Paul Goble
Vienna, May 19 – Despite calls by the president of North Ossetia for uniting his republic with South Ossetia within in the Russian Federation, Moscow is not yet ready to take that step lest it trigger a new round of instability in the North Caucasus and further complicate relations with Moscow’s various foreign partners, according to a leading Russian analyst.
In an article posted online yesterday, Sergey Markedonov, one of Russia’s most thoughtful commentators on the Caucasus, says that North Ossetian President Taymuras Mamsurov’s May 12th call is hardly surprising given that the idea of uniting the two Ossetias has a history going back to the end of the Soviet period (www.politcom.ru/10121.html).
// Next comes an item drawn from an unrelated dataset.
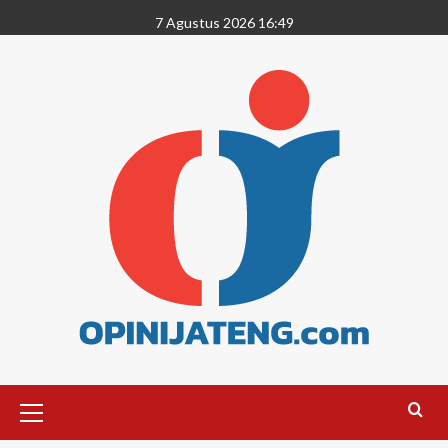
7 Agustus 2026 16:49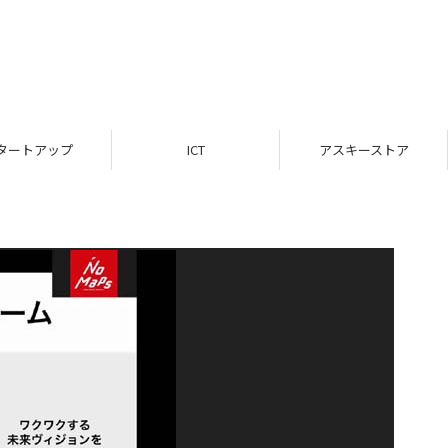
タートアップ
ICT
アスキーストア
In the late 1980s and early 1990s, he writes, the idea of uniting the two Ossetias, one inside the Russian Federation and the other in Georgia was “intensively discussed on both sides of the Caucasus mountains,” in the South in response to the rising tide of Georgian ethno-nationalism and in the North for that reason and because of the North’s clash with Ingushetia.
Some in Moscow were prepared to back such a combination, seeing it “as an alternative to the parade of sovereignties that was then gathering strength.” Later, in March 1993, the North Ossetian parliament took the further step of recognizing South Ossetia as an independent republic, doing so 15 years “earlier than Russia,” Markedonov notes.
But from 1993 to 2004, Markedonov writes, the idea of combining the two republics was put on hold, as the result of Moscow’s policies and the approach of North Ossetia’s second president Aleksandr Dzasokhov, even though many Ossetians in both continued to be interested in linking their two republics more closely.
The Russian-Georgian war of August 2008 and Moscow’s diplomatic recognition of South Ossetia changed all this. But Mamsurov’s declaration earlier this month raises the question as to “the readiness of the Russian leadership to yet again revise the status quo in the Caucasus region.”
According to Markedonov, “the existence of South Ossetia creates more than a few political-level paradoxes. On the one hand, it enjoys some of the attributes of an independent state. But on the other, it is far smaller than North Ossetia which “is not an independent formation.”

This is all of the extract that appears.